(GIVEN DATA)
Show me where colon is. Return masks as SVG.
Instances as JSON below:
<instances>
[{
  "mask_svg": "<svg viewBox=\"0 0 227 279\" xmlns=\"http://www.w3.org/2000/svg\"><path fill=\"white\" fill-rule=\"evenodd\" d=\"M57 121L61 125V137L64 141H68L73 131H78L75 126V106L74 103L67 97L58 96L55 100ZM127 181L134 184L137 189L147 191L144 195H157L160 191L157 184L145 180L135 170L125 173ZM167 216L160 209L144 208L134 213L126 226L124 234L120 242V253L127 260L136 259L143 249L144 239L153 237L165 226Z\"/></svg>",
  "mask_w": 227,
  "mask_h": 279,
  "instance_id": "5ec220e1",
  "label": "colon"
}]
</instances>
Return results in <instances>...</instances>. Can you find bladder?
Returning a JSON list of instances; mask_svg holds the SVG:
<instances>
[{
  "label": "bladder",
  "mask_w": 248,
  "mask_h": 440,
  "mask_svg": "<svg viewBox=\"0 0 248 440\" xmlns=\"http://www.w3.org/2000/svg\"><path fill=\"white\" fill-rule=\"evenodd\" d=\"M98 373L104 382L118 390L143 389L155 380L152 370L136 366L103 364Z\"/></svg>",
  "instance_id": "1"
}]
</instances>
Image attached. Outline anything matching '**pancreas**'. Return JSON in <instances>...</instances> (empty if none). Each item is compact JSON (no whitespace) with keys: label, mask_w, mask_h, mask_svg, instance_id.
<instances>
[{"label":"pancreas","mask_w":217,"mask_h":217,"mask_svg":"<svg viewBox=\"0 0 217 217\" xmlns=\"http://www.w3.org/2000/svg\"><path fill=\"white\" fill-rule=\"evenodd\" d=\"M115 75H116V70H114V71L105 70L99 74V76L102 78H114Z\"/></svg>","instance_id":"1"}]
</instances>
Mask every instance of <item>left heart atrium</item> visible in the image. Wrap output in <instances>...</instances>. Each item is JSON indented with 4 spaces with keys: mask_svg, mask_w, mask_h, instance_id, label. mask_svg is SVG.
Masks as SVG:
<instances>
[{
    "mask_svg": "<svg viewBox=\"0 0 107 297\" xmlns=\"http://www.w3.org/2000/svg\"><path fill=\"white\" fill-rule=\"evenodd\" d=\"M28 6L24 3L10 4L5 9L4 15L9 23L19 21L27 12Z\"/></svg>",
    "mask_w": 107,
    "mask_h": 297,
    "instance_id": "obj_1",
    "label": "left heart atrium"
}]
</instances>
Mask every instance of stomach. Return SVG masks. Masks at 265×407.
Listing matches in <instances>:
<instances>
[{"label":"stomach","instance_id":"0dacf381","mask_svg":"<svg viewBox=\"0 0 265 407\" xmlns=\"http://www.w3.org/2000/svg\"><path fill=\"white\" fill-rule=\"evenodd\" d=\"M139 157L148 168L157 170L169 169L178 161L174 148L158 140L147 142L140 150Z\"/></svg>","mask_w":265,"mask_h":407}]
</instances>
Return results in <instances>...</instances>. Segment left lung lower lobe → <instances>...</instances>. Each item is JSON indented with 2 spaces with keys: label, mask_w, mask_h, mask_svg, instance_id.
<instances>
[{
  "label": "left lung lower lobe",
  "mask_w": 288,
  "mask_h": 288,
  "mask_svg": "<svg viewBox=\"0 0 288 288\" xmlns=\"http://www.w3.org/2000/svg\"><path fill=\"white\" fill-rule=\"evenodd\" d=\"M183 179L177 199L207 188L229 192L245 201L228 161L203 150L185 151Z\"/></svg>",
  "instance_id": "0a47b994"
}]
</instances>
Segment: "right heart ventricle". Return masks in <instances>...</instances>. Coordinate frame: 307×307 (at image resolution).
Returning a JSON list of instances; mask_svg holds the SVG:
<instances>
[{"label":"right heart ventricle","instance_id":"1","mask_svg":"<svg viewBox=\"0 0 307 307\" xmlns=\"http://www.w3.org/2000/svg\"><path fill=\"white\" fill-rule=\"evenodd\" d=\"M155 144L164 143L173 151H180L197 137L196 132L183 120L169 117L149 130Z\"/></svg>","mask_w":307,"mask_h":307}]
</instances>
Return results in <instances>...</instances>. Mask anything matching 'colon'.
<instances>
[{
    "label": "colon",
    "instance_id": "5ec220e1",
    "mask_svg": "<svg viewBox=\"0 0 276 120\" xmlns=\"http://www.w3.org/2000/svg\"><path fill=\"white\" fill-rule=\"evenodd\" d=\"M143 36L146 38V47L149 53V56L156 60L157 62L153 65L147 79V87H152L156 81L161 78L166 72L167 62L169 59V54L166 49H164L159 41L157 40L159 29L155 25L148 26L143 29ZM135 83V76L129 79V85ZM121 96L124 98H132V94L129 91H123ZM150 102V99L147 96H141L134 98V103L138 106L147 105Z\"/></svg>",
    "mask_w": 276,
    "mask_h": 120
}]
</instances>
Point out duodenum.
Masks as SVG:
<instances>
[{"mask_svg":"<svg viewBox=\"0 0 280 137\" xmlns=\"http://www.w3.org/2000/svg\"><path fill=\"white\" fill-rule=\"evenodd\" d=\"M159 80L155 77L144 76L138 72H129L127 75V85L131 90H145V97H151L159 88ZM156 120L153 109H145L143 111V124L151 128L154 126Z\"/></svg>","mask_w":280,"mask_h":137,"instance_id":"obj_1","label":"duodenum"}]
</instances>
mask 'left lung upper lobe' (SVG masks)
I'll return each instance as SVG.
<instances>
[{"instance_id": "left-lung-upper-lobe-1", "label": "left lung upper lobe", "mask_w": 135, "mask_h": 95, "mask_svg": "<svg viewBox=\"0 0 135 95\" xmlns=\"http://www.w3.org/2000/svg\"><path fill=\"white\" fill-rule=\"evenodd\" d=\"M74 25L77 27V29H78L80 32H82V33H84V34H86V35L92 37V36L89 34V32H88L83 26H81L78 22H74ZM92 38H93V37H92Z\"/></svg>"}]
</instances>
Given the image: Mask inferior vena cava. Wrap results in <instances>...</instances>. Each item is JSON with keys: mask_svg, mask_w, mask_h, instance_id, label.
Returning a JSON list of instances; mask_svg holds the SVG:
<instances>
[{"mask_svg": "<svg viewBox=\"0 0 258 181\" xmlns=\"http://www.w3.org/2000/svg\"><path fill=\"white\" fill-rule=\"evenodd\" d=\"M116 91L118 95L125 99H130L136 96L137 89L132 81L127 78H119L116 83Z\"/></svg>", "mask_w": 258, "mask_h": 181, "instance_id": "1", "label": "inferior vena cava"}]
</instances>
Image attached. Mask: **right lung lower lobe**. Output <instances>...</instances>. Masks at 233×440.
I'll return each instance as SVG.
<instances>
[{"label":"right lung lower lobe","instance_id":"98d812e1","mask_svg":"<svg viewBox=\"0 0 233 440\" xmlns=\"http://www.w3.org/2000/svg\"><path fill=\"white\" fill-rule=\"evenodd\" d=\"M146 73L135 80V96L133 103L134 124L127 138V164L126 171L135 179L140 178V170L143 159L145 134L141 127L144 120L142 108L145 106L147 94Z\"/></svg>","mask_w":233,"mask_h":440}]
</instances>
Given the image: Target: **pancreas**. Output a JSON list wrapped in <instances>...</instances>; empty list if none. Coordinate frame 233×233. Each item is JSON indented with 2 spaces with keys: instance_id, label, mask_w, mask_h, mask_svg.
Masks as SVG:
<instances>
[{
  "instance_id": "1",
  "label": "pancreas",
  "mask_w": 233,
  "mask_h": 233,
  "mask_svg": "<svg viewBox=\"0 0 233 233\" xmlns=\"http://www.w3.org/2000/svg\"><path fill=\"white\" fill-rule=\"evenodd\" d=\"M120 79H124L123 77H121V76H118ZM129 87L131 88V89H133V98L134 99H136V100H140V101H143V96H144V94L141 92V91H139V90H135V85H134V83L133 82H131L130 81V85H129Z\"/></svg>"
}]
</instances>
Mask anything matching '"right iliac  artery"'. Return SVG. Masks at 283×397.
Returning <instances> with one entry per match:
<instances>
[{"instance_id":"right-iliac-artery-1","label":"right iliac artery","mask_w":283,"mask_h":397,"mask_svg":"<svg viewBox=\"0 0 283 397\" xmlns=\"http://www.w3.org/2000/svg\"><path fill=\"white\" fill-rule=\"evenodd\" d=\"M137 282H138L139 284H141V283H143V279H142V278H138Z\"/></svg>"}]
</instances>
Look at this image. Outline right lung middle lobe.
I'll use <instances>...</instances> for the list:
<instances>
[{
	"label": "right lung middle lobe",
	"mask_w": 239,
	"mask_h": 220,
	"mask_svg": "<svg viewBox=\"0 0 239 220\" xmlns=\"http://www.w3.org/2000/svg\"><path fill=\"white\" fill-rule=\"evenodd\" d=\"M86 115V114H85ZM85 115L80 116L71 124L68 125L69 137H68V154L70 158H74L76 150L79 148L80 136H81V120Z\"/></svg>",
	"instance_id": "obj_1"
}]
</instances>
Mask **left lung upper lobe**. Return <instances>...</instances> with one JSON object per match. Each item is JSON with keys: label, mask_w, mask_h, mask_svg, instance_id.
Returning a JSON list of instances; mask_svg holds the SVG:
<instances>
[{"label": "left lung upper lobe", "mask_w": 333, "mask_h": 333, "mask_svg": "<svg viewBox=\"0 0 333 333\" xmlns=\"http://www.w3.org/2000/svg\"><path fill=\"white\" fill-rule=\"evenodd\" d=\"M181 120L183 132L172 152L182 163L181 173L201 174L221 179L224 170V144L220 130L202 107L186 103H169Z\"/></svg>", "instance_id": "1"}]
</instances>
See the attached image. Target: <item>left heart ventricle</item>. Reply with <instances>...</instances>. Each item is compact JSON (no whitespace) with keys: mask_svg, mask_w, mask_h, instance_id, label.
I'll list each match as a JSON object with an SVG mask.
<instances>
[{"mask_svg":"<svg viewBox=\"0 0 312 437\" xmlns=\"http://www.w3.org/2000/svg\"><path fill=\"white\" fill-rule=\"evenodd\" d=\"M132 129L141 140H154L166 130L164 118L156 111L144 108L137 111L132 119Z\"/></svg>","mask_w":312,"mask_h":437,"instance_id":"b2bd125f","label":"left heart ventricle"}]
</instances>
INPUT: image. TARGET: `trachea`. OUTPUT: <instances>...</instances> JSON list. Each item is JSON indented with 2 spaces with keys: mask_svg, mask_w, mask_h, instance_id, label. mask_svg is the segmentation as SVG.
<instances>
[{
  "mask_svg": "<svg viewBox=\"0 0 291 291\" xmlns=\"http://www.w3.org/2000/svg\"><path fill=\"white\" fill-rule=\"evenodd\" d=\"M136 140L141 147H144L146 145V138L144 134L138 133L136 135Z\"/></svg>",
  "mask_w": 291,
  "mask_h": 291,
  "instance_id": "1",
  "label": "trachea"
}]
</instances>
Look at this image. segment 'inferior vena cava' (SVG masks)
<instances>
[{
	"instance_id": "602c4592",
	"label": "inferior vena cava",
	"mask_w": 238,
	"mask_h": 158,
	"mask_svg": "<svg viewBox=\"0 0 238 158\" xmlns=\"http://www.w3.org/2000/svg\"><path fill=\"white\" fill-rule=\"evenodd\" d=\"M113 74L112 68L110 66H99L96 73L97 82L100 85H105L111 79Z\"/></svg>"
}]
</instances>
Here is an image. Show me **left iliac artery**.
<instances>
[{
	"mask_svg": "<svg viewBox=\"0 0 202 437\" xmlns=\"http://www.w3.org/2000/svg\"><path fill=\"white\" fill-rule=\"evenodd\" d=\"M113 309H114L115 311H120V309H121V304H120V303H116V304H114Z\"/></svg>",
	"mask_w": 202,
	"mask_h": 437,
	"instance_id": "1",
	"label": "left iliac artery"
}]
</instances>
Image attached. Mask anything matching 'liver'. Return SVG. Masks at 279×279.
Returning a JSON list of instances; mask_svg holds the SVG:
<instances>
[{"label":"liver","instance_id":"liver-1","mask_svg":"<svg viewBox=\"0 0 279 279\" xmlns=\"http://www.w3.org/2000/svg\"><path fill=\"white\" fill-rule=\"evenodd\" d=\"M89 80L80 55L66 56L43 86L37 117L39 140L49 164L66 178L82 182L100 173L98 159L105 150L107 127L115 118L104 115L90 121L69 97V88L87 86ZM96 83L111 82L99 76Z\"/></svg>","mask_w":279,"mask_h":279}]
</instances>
(End GIVEN DATA)
**PROBLEM TO WORK ON**:
All that is wanted is the lines from the one containing "Image attached. Mask anything" through the last line of the records, restated word for word.

**SOLUTION FOR THIS TASK**:
Image attached. Mask anything matching 'liver'. Return SVG. Masks at 279×279.
Returning a JSON list of instances; mask_svg holds the SVG:
<instances>
[{"label":"liver","instance_id":"liver-1","mask_svg":"<svg viewBox=\"0 0 279 279\" xmlns=\"http://www.w3.org/2000/svg\"><path fill=\"white\" fill-rule=\"evenodd\" d=\"M89 80L80 55L66 56L43 86L37 117L39 140L49 164L66 178L82 182L100 173L98 159L105 150L107 127L115 118L104 115L90 121L69 97V88L87 86ZM96 83L111 82L99 76Z\"/></svg>","mask_w":279,"mask_h":279}]
</instances>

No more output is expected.